→ **Assignment**:
Look below for the line with "Boca da Mata-AL" and the line with "後遺障害等級認定一発計算"; repeat exactly those two lines and all lines between them, but no pictures.

→ **Records for this task**:
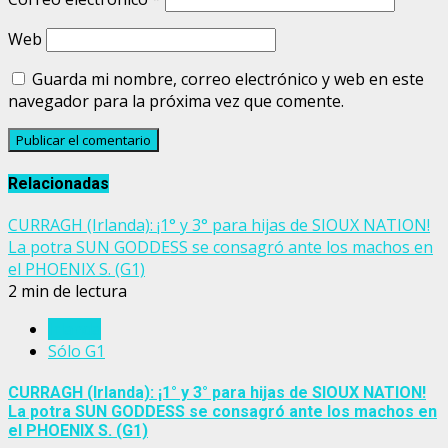
Web
Guarda mi nombre, correo electrónico y web en este
navegador para la próxima vez que comente.
Relacionadas
CURRAGH (Irlanda): ¡1° y 3° para hijas de SIOUX NATION!
La potra SUN GODDESS se consagró ante los machos en
el PHOENIX S. (G1)
2 min de lectura
Irlanda
Sólo G1
CURRAGH (Irlanda): ¡1° y 3° para hijas de SIOUX NATION!
La potra SUN GODDESS se consagró ante los machos en
el PHOENIX S. (G1)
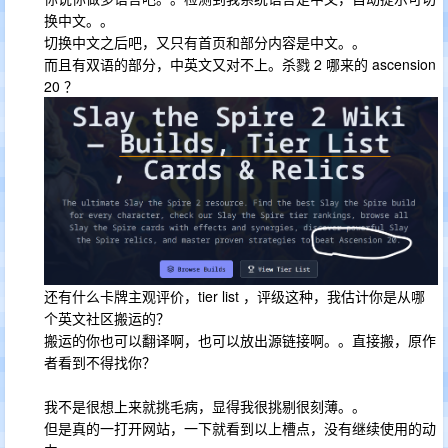
换中文。。
切换中文之后吧，又只有首页和部分内容是中文。。
而且有双语的部分，中英文又对不上。杀戮 2 哪来的 ascension
20 ？
还有什么卡牌主观评价，tier list ，评级这种，我估计你是从哪
个英文社区搬运的？
搬运的你也可以翻译啊，也可以放出源链接啊。。直接搬，原作
者看到不得找你？
我不是很想上来就挑毛病，显得我很挑剔很刻薄。。
但是真的一打开网站，一下就看到以上槽点，没有继续使用的动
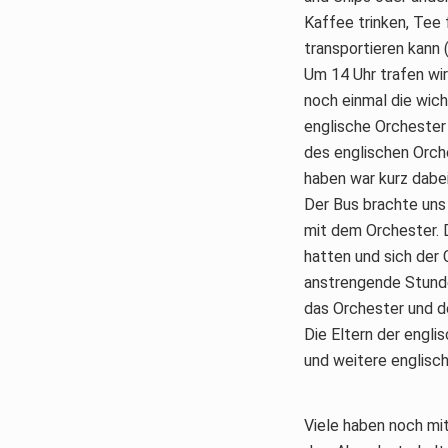
Kaffee trinken, Tee 
transportieren kann 
Um 14 Uhr trafen wir 
noch einmal die wic
englische Orchester
des englischen Orch
haben war kurz dabe
Der Bus brachte uns
mit dem Orchester. 
hatten und sich der 
anstrengende Stunde
das Orchester und d
Die Eltern der engli
und weitere englisc
Viele haben noch mi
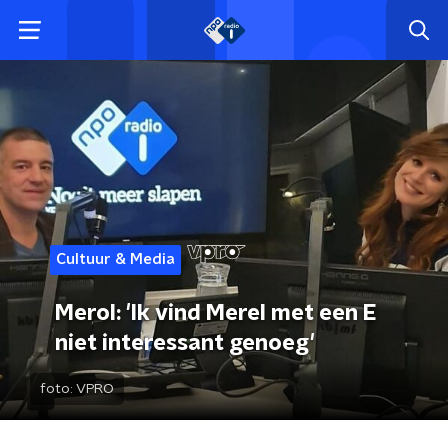
Cultuur & Media
Merol: 'Ik vind Merel met een E
niet interessant genoeg'
foto:
VPRO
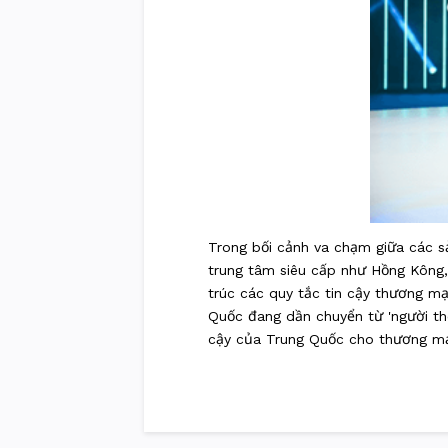
Trong bối cảnh va chạm giữa các s
trung tâm siêu cấp như Hồng Kông,
trúc các quy tắc tin cậy thương mạ
Quốc đang dần chuyển từ 'người the
cậy của Trung Quốc cho thương mại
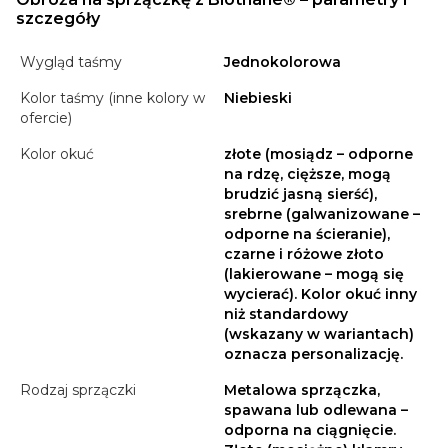
szczegóły
Wygląd taśmy
Jednokolorowa
Kolor taśmy (inne kolory w
Niebieski
ofercie)
Kolor okuć
złote (mosiądz – odporne
na rdzę, cięższe, mogą
brudzić jasną sierść),
srebrne (galwanizowane –
odporne na ścieranie),
czarne i różowe złoto
(lakierowane – mogą się
wycierać). Kolor okuć inny
niż standardowy
(wskazany w wariantach)
oznacza personalizację.
Rodzaj sprzączki
Metalowa sprzączka,
spawana lub odlewana –
odporna na ciągnięcie.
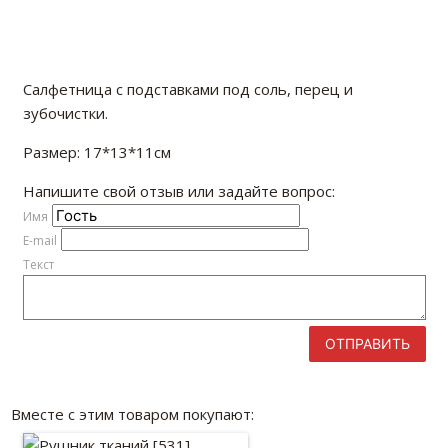
Салфетница с подставками под соль, перец и
зубочистки.
Размер: 17*13*11см
Напишите свой отзыв или задайте вопрос:
Имя
E-mail
Текст
ОТПРАВИТЬ
Вместе с этим товаром покупают:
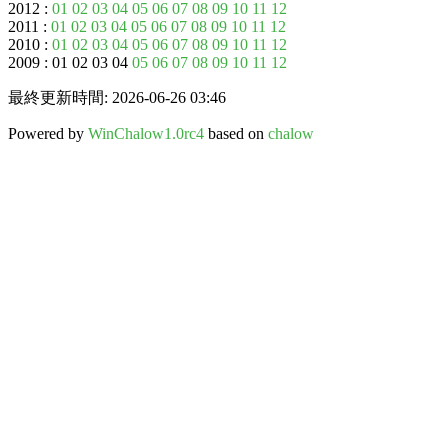
2012 :
01
02
03
04
05
06
07
08
09
10
11
12
2011 :
01
02
03
04
05
06
07
08
09
10
11
12
2010 :
01
02
03
04
05
06
07
08
09
10
11
12
2009 : 01 02 03 04
05
06
07
08
09
10
11
12
最終更新時間: 2026-06-26 03:46
Powered by
WinChalow1.0rc4
based on
chalow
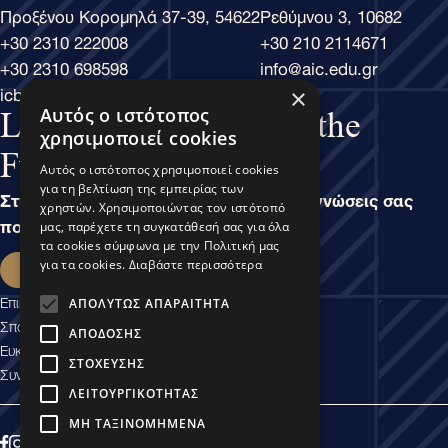
Προξένου Κορομηλά 37-39, 54622
Ρεθύμνου 3, 10682
+30 2310 222008
+30 210 2114671
+30 2310 698598
info@aic.edu.gr
icbs@icbs.gr
×
Αυτός ο ιστότοπος
Learn Business, Lead the
χρησιμοποιεί cookies
Future
Αυτός ο ιστότοπος χρησιμοποιεί cookies
για τη βελτίωση της εμπειρίας των
Στην άσκηση του Μάνατζμεντ, είναι οι γνώσεις σας
χρηστών. Χρησιμοποιώντας τον ιστότοπό
που καθορίζουν τις δυνατότητές σας.
μας, παρέχετε τη συγκατάθεσή σας για όλα
τα cookies σύμφωνα με την Πολιτική μας
Εκδήλωση ενδιαφέροντος
για τα cookies.
Διαβάστε περισσότερα
Επικοινωνία
ΑΠΟΛΎΤΩΣ ΑΠΑΡΑΊΤΗΤΑ
Σπουδαστικές Υπηρεσίες
ΑΠΌΔΟΣΗΣ
Ευκαιρίες Καριέρας
ΣΤΌΧΕΥΣΗΣ
Συνεργασίες Εμπιστοσύνης
ΛΕΙΤΟΥΡΓΙΚΌΤΗΤΑΣ
ΜΗ ΤΑΞΙΝΟΜΗΜΈΝΑ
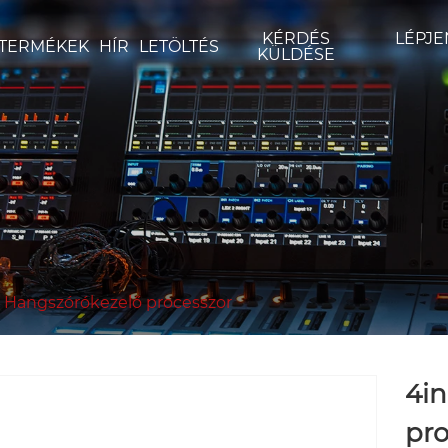
KÉRDÉS
LÉPJE
TERMÉKEK
HÍR
LETÖLTÉS
KÜLDÉSE
Hangszórókezelő processzor
4in
pro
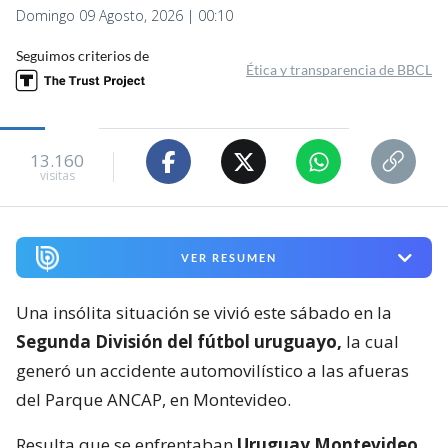
Domingo 09 Agosto, 2026 | 00:10
Seguimos criterios de
Ética y transparencia de BBCL
13.160
visitas
VER RESUMEN
Una insólita situación se vivió este sábado en la
Segunda División del fútbol uruguayo,
la cual
generó un accidente automovilístico a las afueras
del Parque ANCAP, en Montevideo.
Resulta que se enfrentaban
Uruguay Montevideo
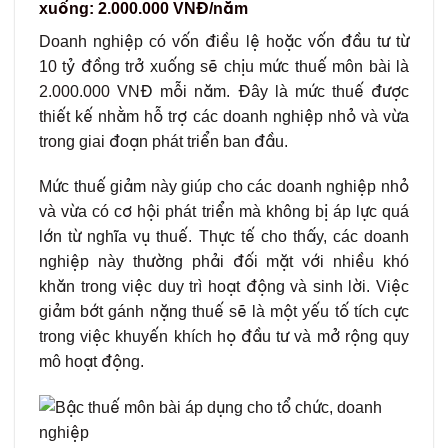
xuống: 2.000.000 VNĐ/năm
Doanh nghiệp có vốn điều lệ hoặc vốn đầu tư từ
10 tỷ đồng trở xuống sẽ chịu mức thuế môn bài là
2.000.000 VNĐ mỗi năm. Đây là mức thuế được
thiết kế nhằm hỗ trợ các doanh nghiệp nhỏ và vừa
trong giai đoạn phát triển ban đầu.
Mức thuế giảm này giúp cho các doanh nghiệp nhỏ
và vừa có cơ hội phát triển mà không bị áp lực quá
lớn từ nghĩa vụ thuế. Thực tế cho thấy, các doanh
nghiệp này thường phải đối mặt với nhiều khó
khăn trong việc duy trì hoạt động và sinh lời. Việc
giảm bớt gánh nặng thuế sẽ là một yếu tố tích cực
trong việc khuyến khích họ đầu tư và mở rộng quy
mô hoạt động.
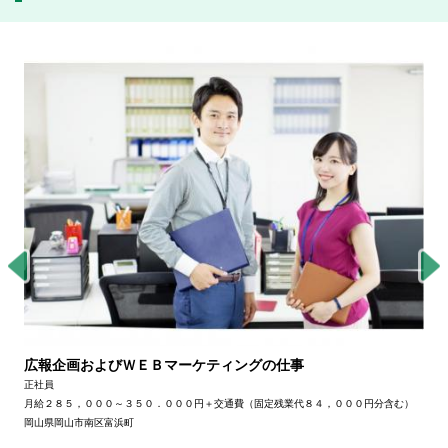
広報企画およびＷＥＢマーケティングの仕事
正社員
月給２８５，０００～３５０．０００円＋交通費（固定残業代８４，０００円分含む）
岡山県岡山市南区富浜町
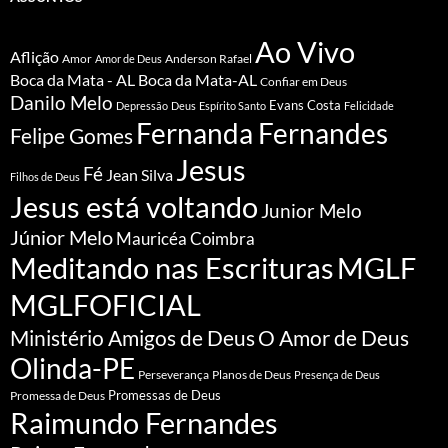
Ao Vivo
Aflição
Amor
Anderson Rafael
Amor de Deus
Boca da Mata - AL
Boca da Mata-AL
Confiar em Deus
Danilo Melo
Evans Costa
Depressão
Deus
Espírito Santo
Felicidade
Fernanda Fernandes
Felipe Gomes
Jesus
Fé
Jean Silva
Filhos de Deus
Jesus está voltando
Junior Melo
Júnior Melo
Mauricéa Coimbra
Meditando nas Escrituras
MGLF
MGLFOFICIAL
Ministério Amigos de Deus
O Amor de Deus
Olinda-PE
Perseverança
Planos de Deus
Presença de Deus
Promessa de Deus
Promessas de Deus
Raimundo Fernandes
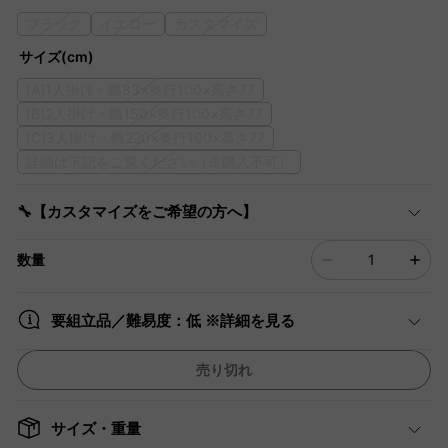
ブラック
イエロー
カスタマイズ
サイズ(cm)
[A]1人掛け・幅83×奥行100×高さ77
[B]2人掛け・幅150×奥行100×高さ77
[C]3人掛け・幅220×奥行100×高さ77
詳細は下記をご覧ください（※購入不可）
🔧【カスタマイズをご希望の方へ】
数量
要組立品／難易度：低 ※詳細を見る
売り切れ
サイズ・重量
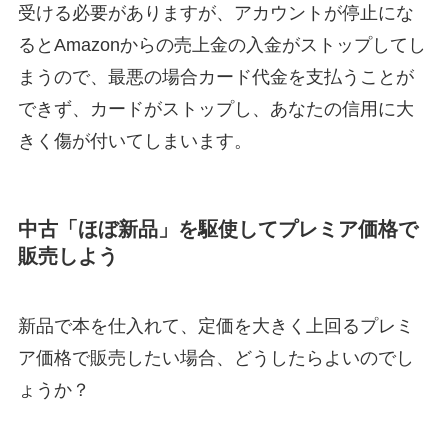
受ける必要がありますが、アカウントが停止にな
るとAmazonからの売上金の入金がストップしてし
まうので、最悪の場合カード代金を支払うことが
できず、カードがストップし、あなたの信用に大
きく傷が付いてしまいます。
中古「ほぼ新品」を駆使してプレミア価格で
販売しよう
新品で本を仕入れて、定価を大きく上回るプレミ
ア価格で販売したい場合、どうしたらよいのでし
ょうか？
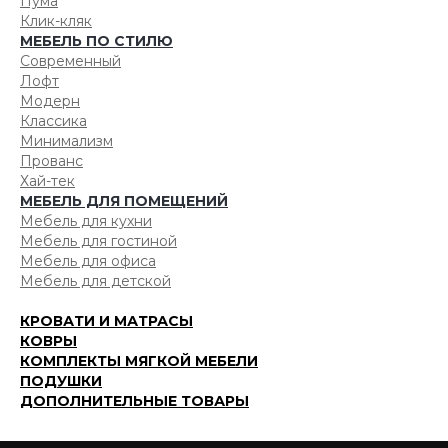
Пума
Клик-кляк
МЕБЕЛЬ ПО СТИЛЮ
Современный
Лофт
Модерн
Классика
Минимализм
Прованс
Хай-тек
МЕБЕЛЬ ДЛЯ ПОМЕЩЕНИЙ
Мебель для кухни
Мебель для гостиной
Мебель для офиса
Мебель для детской
КРОВАТИ И МАТРАСЫ
КОВРЫ
КОМПЛЕКТЫ МЯГКОЙ МЕБЕЛИ
ПОДУШКИ
ДОПОЛНИТЕЛЬНЫЕ ТОВАРЫ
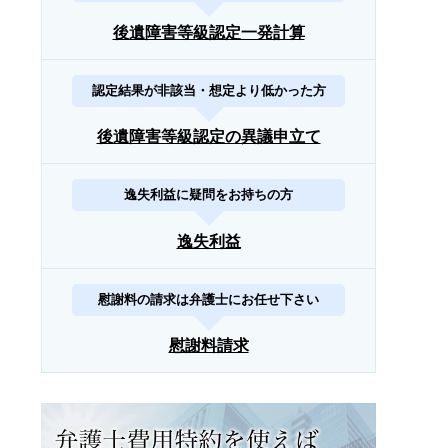
後遺障害等級認定一発計算
認定結果が非該当・想定より低かった方
後遺障害等級認定の異議申立て
逸失利益に疑問をお持ちの方
逸失利益
慰謝料の請求は弁護士にお任せ下さい
慰謝料請求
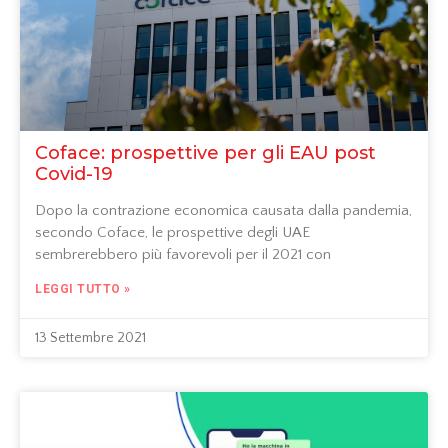
Coface: prospettive per gli EAU post
Covid-19
Dopo la contrazione economica causata dalla pandemia,
secondo Coface, le prospettive degli UAE
sembrerebbero più favorevoli per il 2021 con
LEGGI TUTTO »
13 Settembre 2021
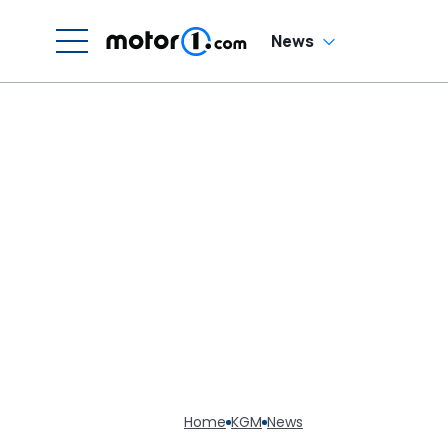
News
Home
KGM
News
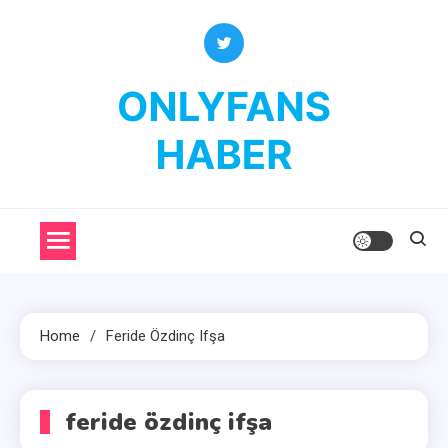
Skip
to
content
OnlyFans Haber
OnlyFans Fenomenleri Hakkında Her Şey
Home
Feride Özdinç Ifşa
feride özdinç ifşa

→ **Your response**:
Boca da Mata-AL
Confiar em Deus
Danilo Melo
Evans Costa
Depressão
Deus
Espírito Santo
Felicidade
Fernanda Fernandes
Felipe Gomes
Jesus
Fé
Jean Silva
Filhos de Deus
Jesus está voltando
Junior Melo
Júnior Melo
Mauricéa Coimbra
Meditando nas Escrituras
MGLF
MGLFOFICIAL
Ministério Amigos de Deus
O Amor de Deus
Olinda-PE
Perseverança
Planos de Deus
Presença de Deus
Promessa de Deus
Promessas de Deus
Raimundo Fernandes
ブラック
イエロー
カスタマイズ
サイズ(cm)
[A]1人掛け・幅83×奥行100×高さ77
[B]2人掛け・幅150×奥行100×高さ77
[C]3人掛け・幅220×奥行100×高さ77
詳細は下記をご覧ください（※購入不可）
🔧【カスタマイズをご希望の方へ】
数量
要組立品／難易度：低 ※詳細を見る
売り切れ
サイズ・重量
受ける必要がありますが、アカウントが停止にな
るとAmazonからの売上金の入金がストップしてし
まうので、最悪の場合カード代金を支払うことが
できず、カードがストップし、あなたの信用に大
きく傷が付いてしまいます。
中古「ほぼ新品」を駆使してプレミア価格で
販売しよう
新品で本を仕入れて、定価を大きく上回るプレミ
ア価格で販売したい場合、どうしたらよいのでし
ょうか？
Пума
Клик-кляк
МЕБЕЛЬ ПО СТИЛЮ
Современный
Лофт
Модерн
Классика
Минимализм
Прованс
Хай-тек
МЕБЕЛЬ ДЛЯ ПОМЕЩЕНИЙ
Мебель для кухни
Мебель для гостиной
Мебель для офиса
Мебель для детской
КРОВАТИ И МАТРАСЫ
КОВРЫ
КОМПЛЕКТЫ МЯГКОЙ МЕБЕЛИ
ПОДУШКИ
ДОПОЛНИТЕЛЬНЫЕ ТОВАРЫ
後遺障害等級認定一発計算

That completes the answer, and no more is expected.